■ **Problem to work on**
Could you give the entries back exactly as they stand, minus any pictures?

■ **Given entries**
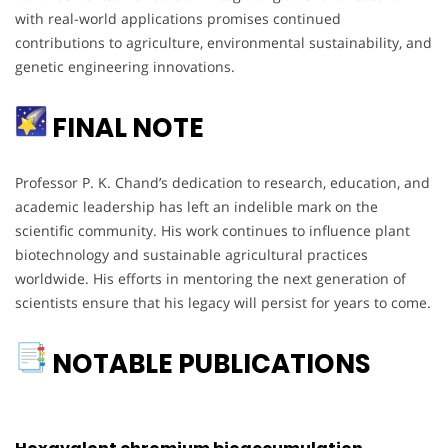
with real-world applications promises continued
contributions to agriculture, environmental sustainability, and
genetic engineering innovations.
FINAL NOTE
Professor P. K. Chand’s dedication to research, education, and
academic leadership has left an indelible mark on the
scientific community. His work continues to influence plant
biotechnology and sustainable agricultural practices
worldwide. His efforts in mentoring the next generation of
scientists ensure that his legacy will persist for years to come.
NOTABLE PUBLICATIONS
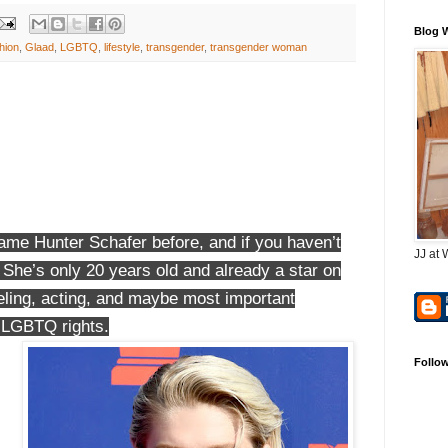
Blog 
hion
,
Glaad
,
LGBTQ
,
lifestyle
,
transgender
,
transgender woman
ame Hunter Schafer before, and if you haven’t
JJ at 
t. She’s only 20 years old and already a star on
deling, acting, and maybe most important
, LGBTQ rights.
Follo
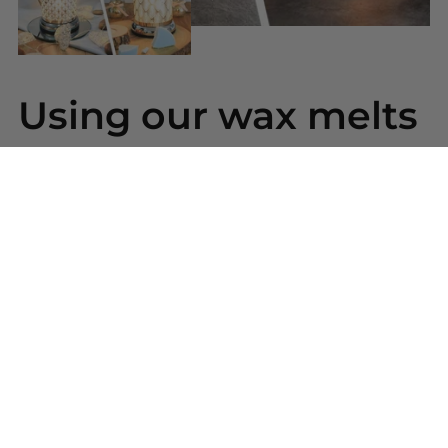
Using our wax melts
Simply snap a piece of wax from your bar and place
into your wax warmer. Once melted the beautiful
scent will be released. Replace the wax melt when
the scent has gone.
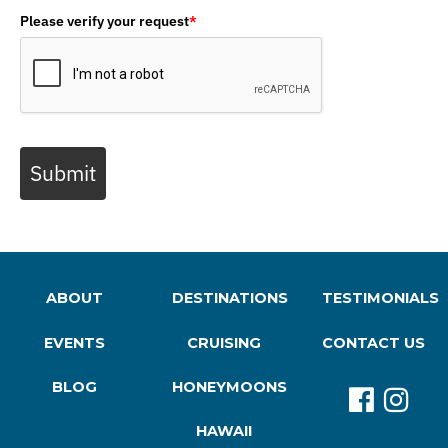
Please verify your request
*
Submit
ABOUT
DESTINATIONS
TESTIMONIALS
EVENTS
CRUISING
CONTACT US
BLOG
HONEYMOONS
HAWAII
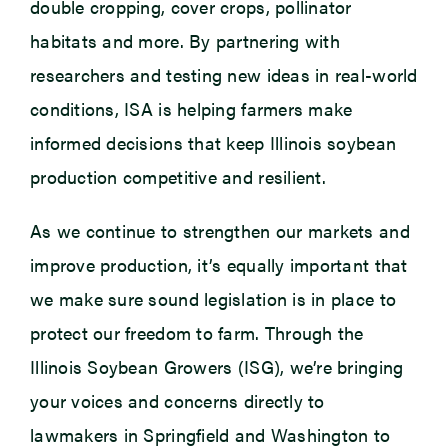
double cropping, cover crops, pollinator
habitats and more. By partnering with
researchers and testing new ideas in real-world
conditions, ISA is helping farmers make
informed decisions that keep Illinois soybean
production competitive and resilient.
As we continue to strengthen our markets and
improve production, it’s equally important that
we make sure sound legislation is in place to
protect our freedom to farm. Through the
Illinois Soybean Growers (ISG), we’re bringing
your voices and concerns directly to
lawmakers in Springfield and Washington to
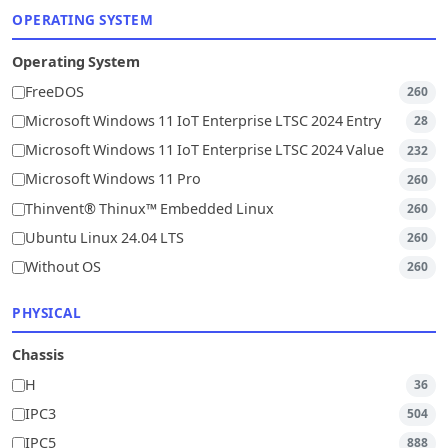
OPERATING SYSTEM
Operating System
FreeDOS
260
Microsoft Windows 11 IoT Enterprise LTSC 2024 Entry
28
Microsoft Windows 11 IoT Enterprise LTSC 2024 Value
232
Microsoft Windows 11 Pro
260
Thinvent® Thinux™ Embedded Linux
260
Ubuntu Linux 24.04 LTS
260
Without OS
260
PHYSICAL
Chassis
H
36
IPC3
504
IPC5
888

■ **Solution**
with real-world applications promises continued
contributions to agriculture, environmental sustainability, and
genetic engineering innovations.
FINAL NOTE
Professor P. K. Chand’s dedication to research, education, and
academic leadership has left an indelible mark on the
scientific community. His work continues to influence plant
biotechnology and sustainable agricultural practices
worldwide. His efforts in mentoring the next generation of
scientists ensure that his legacy will persist for years to come.
NOTABLE PUBLICATIONS
Blog 
hion
,
Glaad
,
LGBTQ
,
lifestyle
,
transgender
,
transgender woman
ame Hunter Schafer before, and if you haven’t
JJ at 
t. She’s only 20 years old and already a star on
deling, acting, and maybe most important
, LGBTQ rights.
Follo
Using our wax melts
Simply snap a piece of wax from your bar and place
into your wax warmer. Once melted the beautiful
scent will be released. Replace the wax melt when
the scent has gone.
Please verify your request
*
Submit
ABOUT
DESTINATIONS
TESTIMONIALS
EVENTS
CRUISING
CONTACT US
BLOG
HONEYMOONS
HAWAII
double cropping, cover crops, pollinator
habitats and more. By partnering with
researchers and testing new ideas in real-world
conditions, ISA is helping farmers make
informed decisions that keep Illinois soybean
production competitive and resilient.
As we continue to strengthen our markets and
improve production, it’s equally important that
we make sure sound legislation is in place to
protect our freedom to farm. Through the
Illinois Soybean Growers (ISG), we’re bringing
your voices and concerns directly to
lawmakers in Springfield and Washington to
OPERATING SYSTEM
Operating System
FreeDOS
260
Microsoft Windows 11 IoT Enterprise LTSC 2024 Entry
28
Microsoft Windows 11 IoT Enterprise LTSC 2024 Value
232
Microsoft Windows 11 Pro
260
Thinvent® Thinux™ Embedded Linux
260
Ubuntu Linux 24.04 LTS
260
Without OS
260
PHYSICAL
Chassis
H
36
IPC3
504
IPC5
888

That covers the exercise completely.